Im 21. Jhdt. hält sich mancherorts noch der Glaube, Achtsamkeit sei in den Bereich der Esoterik einzuordnen. Diese Meinung basiert auf Unkenntnis der philosophischen und psychologischen Grundlagen und der Praxis von Achtsamkeit. Die theoretischen und praktischen Grundlagen sind im Abhidharma, einer auf Beobachtung und logischer Analyse basierenden Landkarte des menschlichen Bewusstseins und Geistes. Diese Grundlagen sind in den dazugehörigen Benutzerhandbüchern, dem Satipatthana Sutta und dem Anapanasati Sutta, sowie weiteren Schriften dargelegt. Leider gibt es in der Gegenwart etliche Angebote, die auf Unkenntnis dieser Grundlagen konzipiert und ausgeführt werden. Dies führt oft zu einer entsprechend diskreditierenden Wahrnehmung von Achtsamkeit.
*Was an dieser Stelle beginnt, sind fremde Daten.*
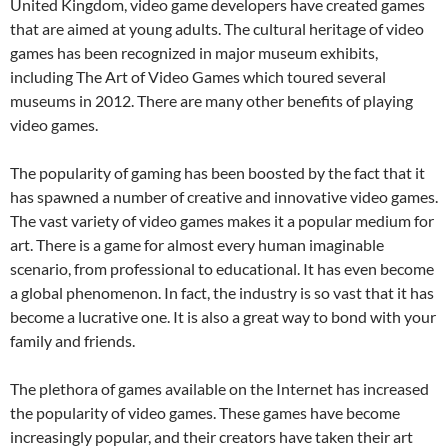
United Kingdom, video game developers have created games
that are aimed at young adults. The cultural heritage of video
games has been recognized in major museum exhibits,
including The Art of Video Games which toured several
museums in 2012. There are many other benefits of playing
video games.
The popularity of gaming has been boosted by the fact that it
has spawned a number of creative and innovative video games.
The vast variety of video games makes it a popular medium for
art. There is a game for almost every human imaginable
scenario, from professional to educational. It has even become
a global phenomenon. In fact, the industry is so vast that it has
become a lucrative one. It is also a great way to bond with your
family and friends.
The plethora of games available on the Internet has increased
the popularity of video games. These games have become
increasingly popular, and their creators have taken their art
Neben der naturwissenschaftlichen Erforschung von Achtsamkeit in den letzten Jahrzehnten, die die Effekte und Faktoren von Achtsamkeitstraining belegen, basiert die Übung von Achtsamkeit auf den allgemein wissenschaftlichen Kriterien von Hypothesebildung, strukturierter Beobachtung und Überprüfung, und Bestätigung oder Falsifizierung. Geschieht dies in den westlichen Naturwissenschaften aus der Perspektive der dritten Person, vollzieht sich die Hypothesenprüfung bei Achtsamkeit aus der Perspektive der ersten Person. Bei zunehmender Übung findet zunehmend eine Überprüfung auf der inneren dritten Beobachterebene statt, was aus kybernetischer Perspektive, einer gültigen Objektivation entspricht. Die Übung von Achtsamkeit erfolgt nach klaren und objektivierten Regeln und Gesetzmäßigkeiten. Daher ist Achtsamkeit für jeden, der die Regeln entsprechend anwendet, nachvollziehbar und ein entsprechendes, zuvor zu erwartendes Ergebnis, ist erreichbar. Richtige Achtsamkeit ist also nicht mehr oder weniger esoterisch als Mathematik, Physik oder Chemie. Es ist jedoch notwendig, von richtig verstandener und angewendeter Achtsamkeit, also Achtsamkeit, die den nachvollziehbaren und wissenschaftlichen Leitlinien folgt, und falscher Achtsamkeit zu unterscheiden.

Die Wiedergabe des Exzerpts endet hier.